Page images and extracted text
-- -- --
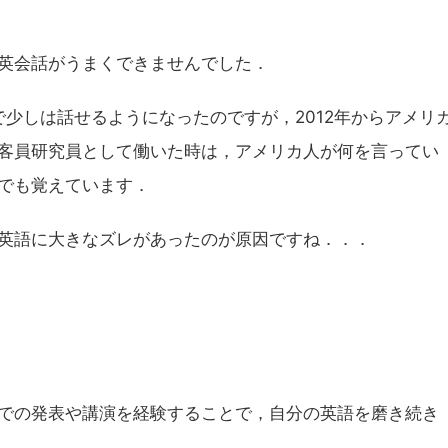
英会話がうまくできませんでした．
で少しは話せるようになったのですが，2012年からアメリ
客員研究員として働いた時は，アメリカ人が何を言ってい
でも覚えています．
英語に大きなズレがあったのが原因ですね．．．
での発表や講演を経験することで，自分の英語を磨き続き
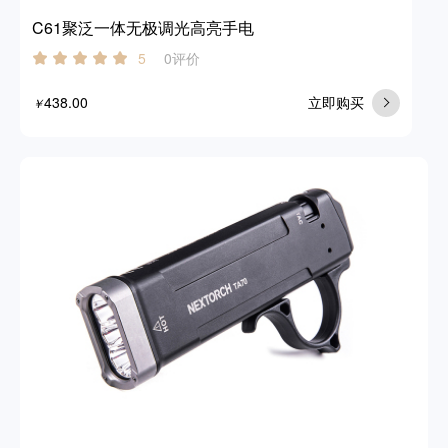
C61聚泛一体无极调光高亮手电
0评价
5
438.00
立即购买
￥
-- -- --
■ **Your instructions**
Without including any pictures, please restate all the records exactly.

■ **Answer to this task**
英会話がうまくできませんでした．
で少しは話せるようになったのですが，2012年からアメリ
客員研究員として働いた時は，アメリカ人が何を言ってい
でも覚えています．
英語に大きなズレがあったのが原因ですね．．．
での発表や講演を経験することで，自分の英語を磨き続き
C61聚泛一体无极调光高亮手电
0评价
5
438.00
立即购买
￥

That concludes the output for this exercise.